#### Recorded data
== Segment start ==
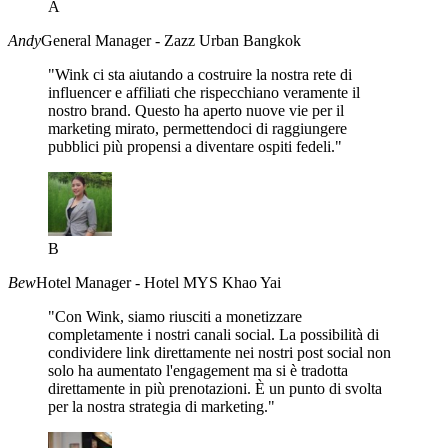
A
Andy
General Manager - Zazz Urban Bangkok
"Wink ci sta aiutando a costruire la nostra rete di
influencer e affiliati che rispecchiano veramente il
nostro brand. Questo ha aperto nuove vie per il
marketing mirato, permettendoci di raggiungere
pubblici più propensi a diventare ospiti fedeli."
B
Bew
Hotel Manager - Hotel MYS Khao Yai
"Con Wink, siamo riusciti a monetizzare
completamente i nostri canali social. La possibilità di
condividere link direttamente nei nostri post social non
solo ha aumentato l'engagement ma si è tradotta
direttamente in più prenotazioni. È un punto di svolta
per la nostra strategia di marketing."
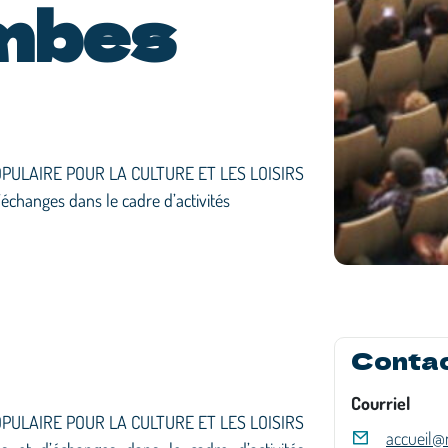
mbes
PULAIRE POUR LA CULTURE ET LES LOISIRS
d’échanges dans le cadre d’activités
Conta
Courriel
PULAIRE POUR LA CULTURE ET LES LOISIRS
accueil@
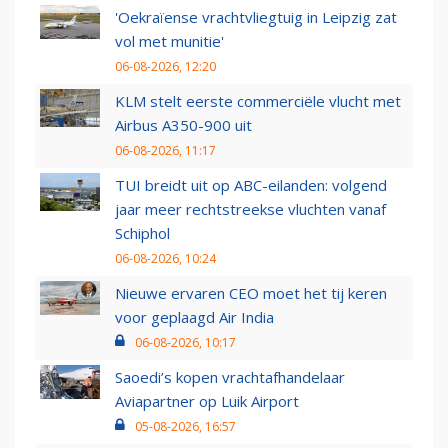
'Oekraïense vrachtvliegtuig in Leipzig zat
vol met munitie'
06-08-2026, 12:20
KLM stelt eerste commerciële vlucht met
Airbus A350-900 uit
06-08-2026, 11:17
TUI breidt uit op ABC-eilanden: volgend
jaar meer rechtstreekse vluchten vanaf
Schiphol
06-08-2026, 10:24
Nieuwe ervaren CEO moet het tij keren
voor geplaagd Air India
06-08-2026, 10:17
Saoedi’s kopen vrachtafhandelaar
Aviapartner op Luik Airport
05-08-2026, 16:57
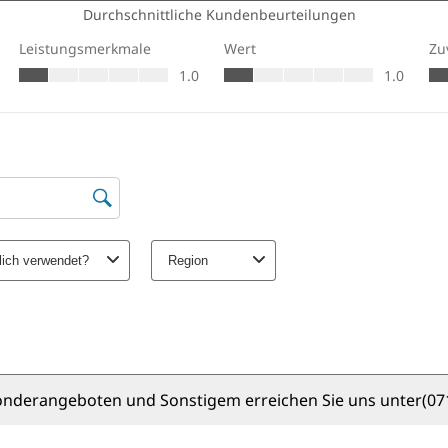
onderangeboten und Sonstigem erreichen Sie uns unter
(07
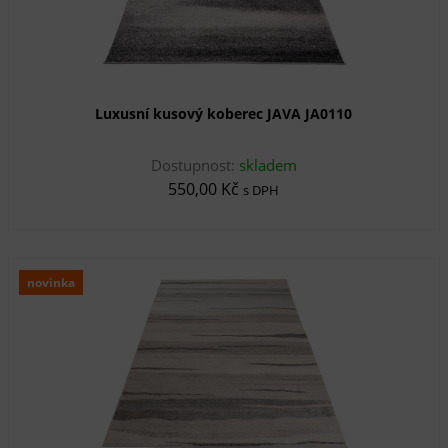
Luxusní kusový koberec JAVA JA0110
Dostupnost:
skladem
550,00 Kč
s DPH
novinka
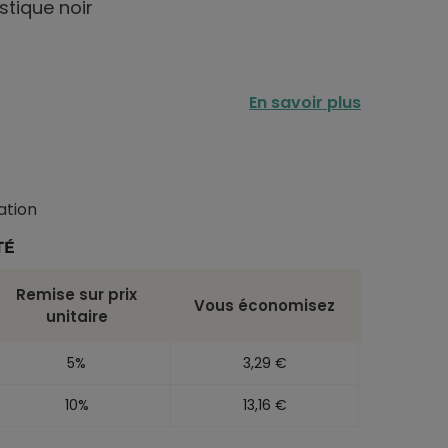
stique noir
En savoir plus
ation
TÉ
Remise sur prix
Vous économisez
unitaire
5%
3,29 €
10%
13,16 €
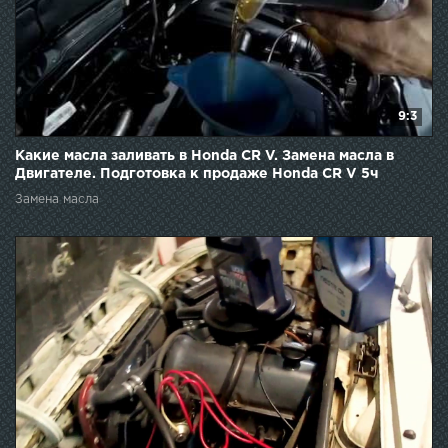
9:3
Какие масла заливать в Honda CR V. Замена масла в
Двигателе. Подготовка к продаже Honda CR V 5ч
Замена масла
== Segment end ==
== Segment start ==
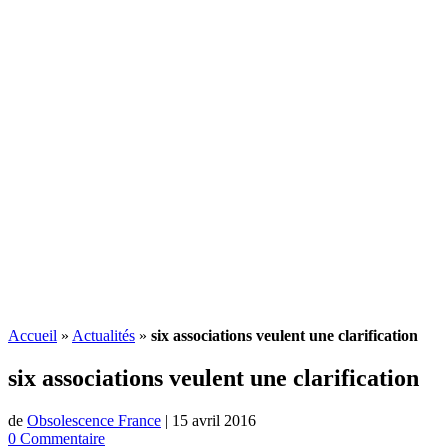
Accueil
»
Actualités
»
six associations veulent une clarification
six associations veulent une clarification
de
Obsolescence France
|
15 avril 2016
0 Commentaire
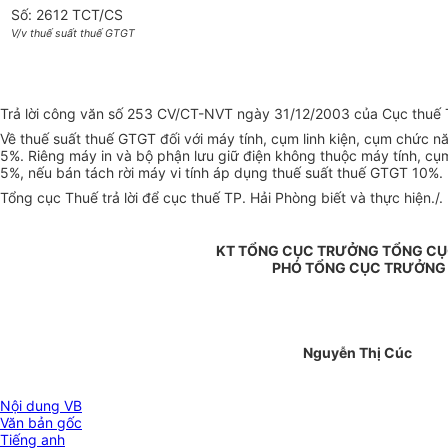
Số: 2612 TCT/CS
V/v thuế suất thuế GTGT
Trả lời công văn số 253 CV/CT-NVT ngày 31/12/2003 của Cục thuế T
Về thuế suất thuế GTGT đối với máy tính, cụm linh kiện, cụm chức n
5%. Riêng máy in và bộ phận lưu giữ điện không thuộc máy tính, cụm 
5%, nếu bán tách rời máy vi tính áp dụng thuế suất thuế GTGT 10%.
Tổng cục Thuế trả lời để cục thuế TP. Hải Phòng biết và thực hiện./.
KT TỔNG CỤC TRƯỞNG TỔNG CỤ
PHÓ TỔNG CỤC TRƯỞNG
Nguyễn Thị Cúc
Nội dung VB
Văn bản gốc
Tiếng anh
== Segment end ==
Return only the lines of the records in which the string "nostri" appears.

#### Completed task
completamente i nostri canali social. La possibilità di
condividere link direttamente nei nostri post social non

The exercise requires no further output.